### What the task requires:
What you write should be the line containing "TRIBEL CONCENTRADO 3 EM 1 FLORES" followed by every line after it to the end of the listing, exactly as given, and nothing more.

=== Dataset ===

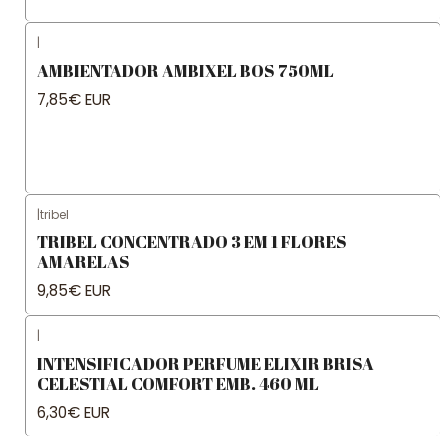
|
AMBIENTADOR AMBIXEL BOS 750ML
7,85€ EUR
|
tribel
TRIBEL CONCENTRADO 3 EM 1 FLORES
AMARELAS
9,85€ EUR
|
INTENSIFICADOR PERFUME ELIXIR BRISA
CELESTIAL COMFORT EMB. 460 ML
6,30€ EUR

===

### Expected output:
TRIBEL CONCENTRADO 3 EM 1 FLORES
AMARELAS
9,85€ EUR
|
INTENSIFICADOR PERFUME ELIXIR BRISA
CELESTIAL COMFORT EMB. 460 ML
6,30€ EUR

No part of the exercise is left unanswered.